Many employers offer a 401(k) in conjunction with a profit-sharing plan. The difference is, employees don’t contribute to a profit-sharing plan. Instead, you earn shares of profit in the form of cash or stock based on company performance.
Defined Benefits Plan
Defined benefit plans, also known as pension plans, are far less common today than they used to be. With a defined benefit plan, you’re paid a set income in retirement. These kinds of plans are usually employer-funded rather than employee-funded.
Pros and Cons of an Employee Savings Plan
Get an immediate tax break
Higher contribution limits
Easy way to save for retirement and medical expenses
Some employers match contributions
May pay taxes on withdrawals
Early withdrawal penalties may apply
Must be vested to keep employer contributions
- Get an immediate tax break: Unless you opt for a Roth account, which uses after-tax dollars, you’ll fund your ESP with tax-deferred contributions. This deferral lowers your taxable income for the year.
- Higher contribution limits: Unlike individual retirement accounts (IRAs), which have contribution limits of $6,000 per year for 2021, 401(k)s, 403(b)s, 457(b)s, and TSPs let you save up to $19,500. Those ages 50 and older can save up to $26,000 thanks to catch-up contributions.
- Easy way to save for retirement and medical expenses: ESP contributions get automatically deducted from your paycheck, which means you can save each month without lifting a finger.
- Some employers match contributions: Some employers will match your ESP contributions up to a certain dollar amount or percent. This is 100% free money and doesn’t count toward your contribution limits for the year.
- May pay taxes on withdrawals: Unless you have a Roth ESP, you’ll pay taxes on your money when you start taking withdrawals. You may also have to take required minimum distributions (RMDs) at age 72.
- Early withdrawal penalties may apply: Because of the tax benefits, many ESPs penalize you if you withdraw money early (such as with retirement accounts) or don’t use the funds for their intended purposes (such as with HSAs and FSAs).
- Must be vested to keep employer contributions: If your employer offers a matching program for your ESP, you may be required to stick with that company for a set number of years before you’re “vested” and truly own the money they contribute to your account.
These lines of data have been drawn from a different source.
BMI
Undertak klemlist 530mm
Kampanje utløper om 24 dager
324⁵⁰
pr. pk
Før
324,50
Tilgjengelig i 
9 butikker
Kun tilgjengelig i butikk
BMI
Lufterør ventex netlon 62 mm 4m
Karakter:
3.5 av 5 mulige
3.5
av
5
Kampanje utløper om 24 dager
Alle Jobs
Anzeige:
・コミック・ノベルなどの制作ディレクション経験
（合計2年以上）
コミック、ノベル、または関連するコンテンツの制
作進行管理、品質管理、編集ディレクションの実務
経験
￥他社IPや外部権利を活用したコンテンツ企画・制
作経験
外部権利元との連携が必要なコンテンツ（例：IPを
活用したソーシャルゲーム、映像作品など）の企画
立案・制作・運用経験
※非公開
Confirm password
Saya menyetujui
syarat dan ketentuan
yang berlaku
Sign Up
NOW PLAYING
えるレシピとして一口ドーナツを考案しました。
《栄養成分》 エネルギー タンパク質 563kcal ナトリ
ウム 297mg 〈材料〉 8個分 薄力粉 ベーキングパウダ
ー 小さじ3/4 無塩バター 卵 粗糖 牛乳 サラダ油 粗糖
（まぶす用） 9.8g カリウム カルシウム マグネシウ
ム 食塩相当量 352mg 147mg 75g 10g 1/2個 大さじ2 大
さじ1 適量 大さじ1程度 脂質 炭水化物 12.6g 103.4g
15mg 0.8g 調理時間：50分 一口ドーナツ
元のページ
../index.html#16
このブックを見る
- An employee savings plan (ESP) is an employer-sponsored plan that allows you to set aside part of your paycheck for retirement, medical expenses, and other goals.
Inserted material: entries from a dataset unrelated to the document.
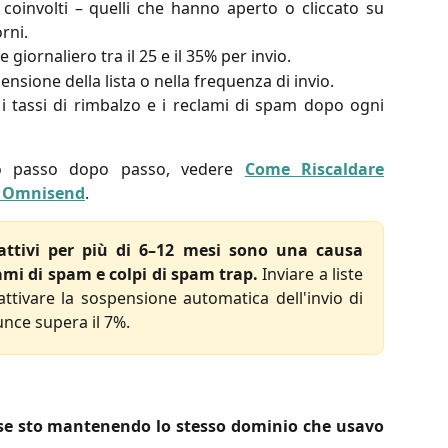
ù coinvolti – quelli che hanno aperto o cliccato su
rni.
 giornaliero tra il 25 e il 35% per invio.
mensione della lista o nella frequenza di invio.
 i tassi di rimbalzo e i reclami di spam dopo ogni
to passo dopo passo, vedere
Come Riscaldare
n Omnisend
.
nattivi per più di 6–12 mesi sono una causa
mi di spam e colpi di spam trap.
Inviare a liste
ttivare la sospensione automatica dell'invio di
unce supera il 7%.
 se sto mantenendo lo stesso dominio che usavo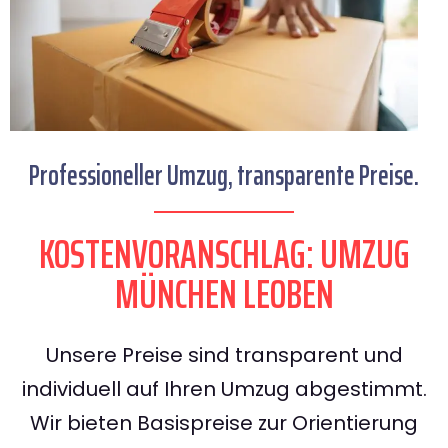
Professioneller Umzug, transparente Preise.
KOSTENVORANSCHLAG: UMZUG
MÜNCHEN LEOBEN
Unsere Preise sind transparent und
individuell auf Ihren Umzug abgestimmt.
Wir bieten Basispreise zur Orientierung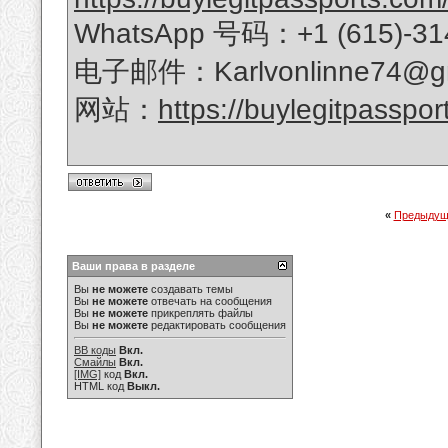
WhatsApp 号码：+1 (615)-31
电子邮件：Karlvonlinne74@gm
网站：
https://buylegitpasspor
«
Предыдущ
Ваши права в разделе
Вы
не можете
создавать темы
Вы
не можете
отвечать на сообщения
Вы
не можете
прикреплять файлы
Вы
не можете
редактировать сообщения
BB коды
Вкл.
Смайлы
Вкл.
[IMG]
код
Вкл.
HTML код
Выкл.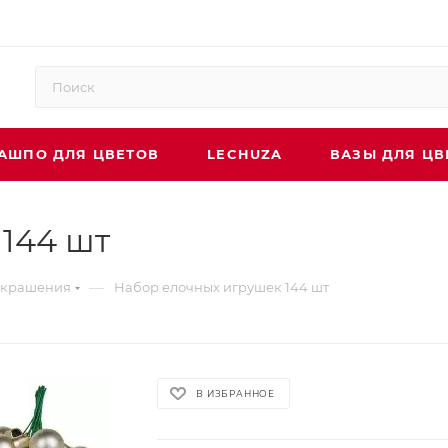
АШПО ДЛЯ ЦВЕТОВ
LECHUZA
ВАЗЫ ДЛЯ ЦВ
144 шт
—
украшения
Набор елочных игрушек 144 шт
В ИЗБРАННОЕ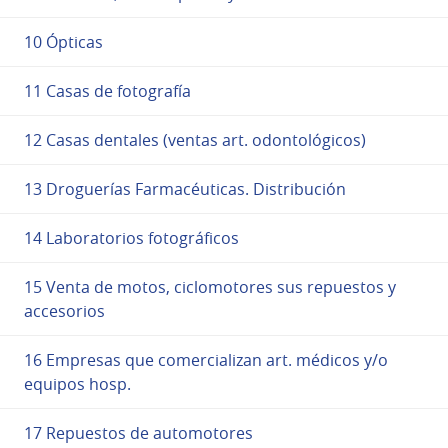
10 Ópticas
11 Casas de fotografía
12 Casas dentales (ventas art. odontológicos)
13 Droguerías Farmacéuticas. Distribución
14 Laboratorios fotográficos
15 Venta de motos, ciclomotores sus repuestos y
accesorios
16 Empresas que comercializan art. médicos y/o
equipos hosp.
17 Repuestos de automotores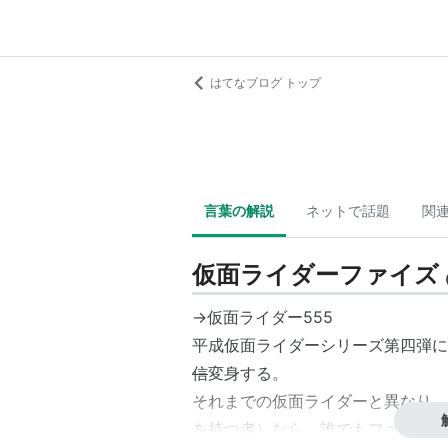
はてなブログ トップ
言葉の解説
ネットで話題
関
仮面ライダーファイズ
→仮面ライダー555
平成仮面ライダーシリーズ第四弾に
信
変身する。
それまでの仮面ライダーと異なり、
を持つ者）なら、誰でもファイズに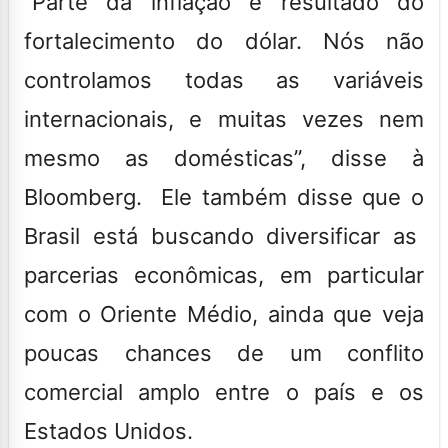
“Parte da inflação é resultado do
fortalecimento do dólar. Nós não
controlamos todas as variáveis
internacionais, e muitas vezes nem
mesmo as domésticas”, disse à
Bloomberg. Ele também disse que o
Brasil
está buscando diversificar as
parcerias econômicas, em particular
com o Oriente Médio, ainda que veja
poucas chances de um conflito
comercial amplo entre o país e os
Estados Unidos
.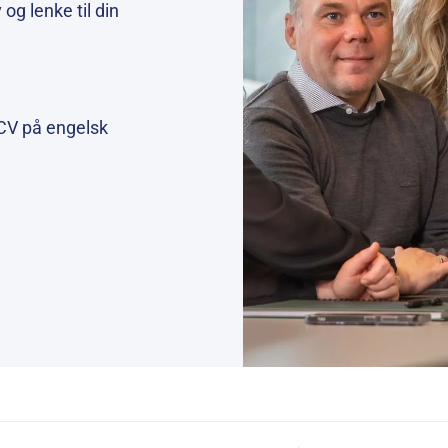
g lenke til din
 (CV på engelsk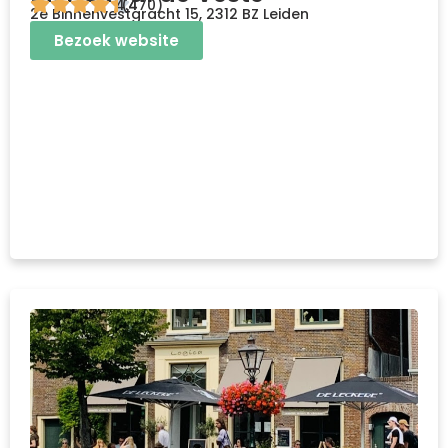
4.4
(470)
2e Binnenvestgracht 15, 2312 BZ Leiden
Bezoek website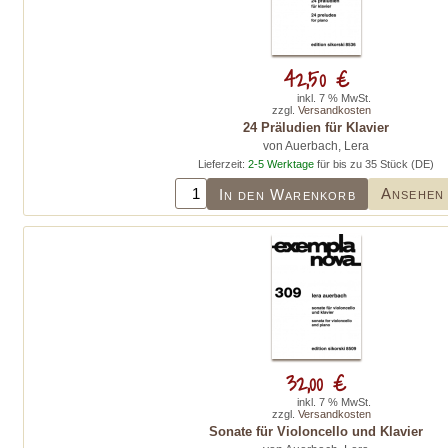
42,50 €
inkl. 7 % MwSt.
zzgl.
Versandkosten
24 Präludien für Klavier
von Auerbach, Lera
Lieferzeit:
2-5 Werktage
für bis zu 35 Stück (DE)
Ansehen
In den Warenkorb
32,00 €
inkl. 7 % MwSt.
zzgl.
Versandkosten
Sonate für Violoncello und Klavier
- The most common types of ESPs are 401(k)s and 403(b)s, but they also include 457(b)s, TSPs, HSAs, FSAs, and others.
- Most ESPs are funded with pre-tax dollars but may be funded with after-tax dollars if you opt for a Roth account.
- Many employers offer matching programs where they’ll give you free money for contributing to your ESP. But you may have to stay at that company for a set period before you can keep your employer match.